慕太太皱了皱眉,瞪了颜宁一眼说:“他不愿意走就让人堵住嘴摁着站在一边角落里等就好,何必跟这样的人浪费时间?”
“宁宁你也是,真以为这是在家里?注意言辞,别给你爸妈丢人。”
“我知道了小姨。

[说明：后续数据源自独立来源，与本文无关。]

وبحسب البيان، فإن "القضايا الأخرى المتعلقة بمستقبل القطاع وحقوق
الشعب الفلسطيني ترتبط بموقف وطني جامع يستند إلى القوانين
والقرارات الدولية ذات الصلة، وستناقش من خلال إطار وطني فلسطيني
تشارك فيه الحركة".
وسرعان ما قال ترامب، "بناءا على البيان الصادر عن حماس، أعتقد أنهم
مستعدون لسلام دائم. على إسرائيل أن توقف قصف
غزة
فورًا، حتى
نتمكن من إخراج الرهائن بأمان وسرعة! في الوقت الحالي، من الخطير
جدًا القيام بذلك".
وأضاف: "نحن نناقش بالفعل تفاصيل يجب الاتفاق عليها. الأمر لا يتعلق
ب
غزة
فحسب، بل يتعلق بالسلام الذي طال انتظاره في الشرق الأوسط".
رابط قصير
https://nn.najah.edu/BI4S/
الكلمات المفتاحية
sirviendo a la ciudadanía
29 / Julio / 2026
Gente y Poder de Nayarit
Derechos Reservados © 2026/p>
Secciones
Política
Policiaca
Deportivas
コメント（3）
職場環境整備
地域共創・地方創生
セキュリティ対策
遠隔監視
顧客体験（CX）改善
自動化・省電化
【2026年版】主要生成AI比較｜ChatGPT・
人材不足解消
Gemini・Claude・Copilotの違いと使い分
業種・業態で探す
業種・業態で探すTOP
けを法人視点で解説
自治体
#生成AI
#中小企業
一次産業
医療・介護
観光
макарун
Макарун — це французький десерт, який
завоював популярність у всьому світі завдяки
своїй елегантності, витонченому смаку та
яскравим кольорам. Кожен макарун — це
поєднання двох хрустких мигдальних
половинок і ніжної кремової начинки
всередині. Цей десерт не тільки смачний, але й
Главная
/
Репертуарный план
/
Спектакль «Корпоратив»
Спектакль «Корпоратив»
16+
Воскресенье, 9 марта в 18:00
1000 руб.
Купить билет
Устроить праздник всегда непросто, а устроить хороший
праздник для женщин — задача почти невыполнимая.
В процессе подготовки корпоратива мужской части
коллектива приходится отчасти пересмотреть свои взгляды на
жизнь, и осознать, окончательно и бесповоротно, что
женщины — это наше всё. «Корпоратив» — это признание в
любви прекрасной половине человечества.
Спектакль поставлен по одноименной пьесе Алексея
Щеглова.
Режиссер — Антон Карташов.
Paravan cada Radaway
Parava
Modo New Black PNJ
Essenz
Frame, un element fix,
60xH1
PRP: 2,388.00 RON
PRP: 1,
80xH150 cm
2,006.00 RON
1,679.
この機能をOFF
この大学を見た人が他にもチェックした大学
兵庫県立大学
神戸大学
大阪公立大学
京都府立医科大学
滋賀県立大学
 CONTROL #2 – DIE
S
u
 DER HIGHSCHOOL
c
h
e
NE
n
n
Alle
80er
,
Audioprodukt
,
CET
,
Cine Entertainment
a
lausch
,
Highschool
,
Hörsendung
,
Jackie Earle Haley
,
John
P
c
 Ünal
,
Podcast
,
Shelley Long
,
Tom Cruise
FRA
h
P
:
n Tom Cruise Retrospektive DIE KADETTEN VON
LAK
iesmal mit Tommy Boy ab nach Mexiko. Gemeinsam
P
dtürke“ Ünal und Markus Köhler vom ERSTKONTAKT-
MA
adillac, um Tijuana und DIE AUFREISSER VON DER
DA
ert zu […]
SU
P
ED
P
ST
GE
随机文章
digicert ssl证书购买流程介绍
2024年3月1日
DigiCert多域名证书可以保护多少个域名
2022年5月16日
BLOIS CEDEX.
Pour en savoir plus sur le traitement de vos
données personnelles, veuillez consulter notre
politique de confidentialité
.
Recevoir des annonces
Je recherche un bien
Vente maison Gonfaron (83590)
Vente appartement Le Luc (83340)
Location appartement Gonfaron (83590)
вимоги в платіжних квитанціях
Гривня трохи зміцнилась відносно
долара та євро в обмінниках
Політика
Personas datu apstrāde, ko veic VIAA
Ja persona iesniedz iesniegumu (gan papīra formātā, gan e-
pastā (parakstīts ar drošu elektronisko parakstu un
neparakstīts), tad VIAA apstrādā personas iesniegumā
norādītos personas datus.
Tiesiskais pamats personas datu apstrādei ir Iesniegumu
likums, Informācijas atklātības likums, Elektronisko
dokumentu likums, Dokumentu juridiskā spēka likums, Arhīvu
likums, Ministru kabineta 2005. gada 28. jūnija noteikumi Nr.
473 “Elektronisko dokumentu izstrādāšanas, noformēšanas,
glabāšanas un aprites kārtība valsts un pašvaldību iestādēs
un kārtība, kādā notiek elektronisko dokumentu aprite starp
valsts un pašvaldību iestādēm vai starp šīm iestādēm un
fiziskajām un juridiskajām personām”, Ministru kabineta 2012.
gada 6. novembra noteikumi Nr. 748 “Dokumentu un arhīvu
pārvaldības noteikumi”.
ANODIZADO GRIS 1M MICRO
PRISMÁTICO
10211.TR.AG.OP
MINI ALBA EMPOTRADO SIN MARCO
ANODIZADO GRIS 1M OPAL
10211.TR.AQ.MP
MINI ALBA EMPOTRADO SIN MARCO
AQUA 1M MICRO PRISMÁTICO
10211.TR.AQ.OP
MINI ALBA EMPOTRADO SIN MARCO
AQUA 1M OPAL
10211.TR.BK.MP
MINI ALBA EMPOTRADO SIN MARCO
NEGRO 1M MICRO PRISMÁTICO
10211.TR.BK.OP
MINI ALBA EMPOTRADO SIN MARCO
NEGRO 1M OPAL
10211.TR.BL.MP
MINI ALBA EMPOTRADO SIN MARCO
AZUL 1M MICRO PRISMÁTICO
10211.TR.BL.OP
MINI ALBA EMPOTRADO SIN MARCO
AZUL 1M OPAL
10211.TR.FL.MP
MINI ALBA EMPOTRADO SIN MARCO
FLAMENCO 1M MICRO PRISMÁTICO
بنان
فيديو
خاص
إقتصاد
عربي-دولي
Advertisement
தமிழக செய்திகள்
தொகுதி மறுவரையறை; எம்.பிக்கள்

”
颜宁很听慕太太的话,压下厌恶情绪后还冲着沈父笑了笑,特意道歉说不该骂他。
这话像是一个耳光甩在沈父的脸上。
他作为一个长辈毫无长辈的样子,甚至还没有一个晚辈懂事。
他看向其他人,试图拉拢一个人站在自己这边。
毕竟从过来开始,他就一直受针对。
可在场的人怎么可能有人愿意站在他这边?
纷纷转过头不去看他,只当这里没这个人存在。
沈父两眼一翻,竟然真的活活被气晕了过去。
恰在这个时候,产房内传出一道嘹亮的哭声。
所有人都精神为之一振,齐刷刷地扭头朝着产房的门边涌了过去。
“生了吗?”
“是不是生了?”
隔间的门很快被打开,略显疲惫的医生护士走了出来。
慕云澈第一时间开口:“医生,我太太怎么样了?”
医生愣了一下,在妇产科待了这么多年,慕云澈是极少数第一时间问产妇的丈夫之一。
看他满脸紧张忐忑,看都没看护士手上的襁褓一眼,医生眼底含笑,轻声说:“恭喜,母子平安,是个六斤声音嘹亮的健康小子。”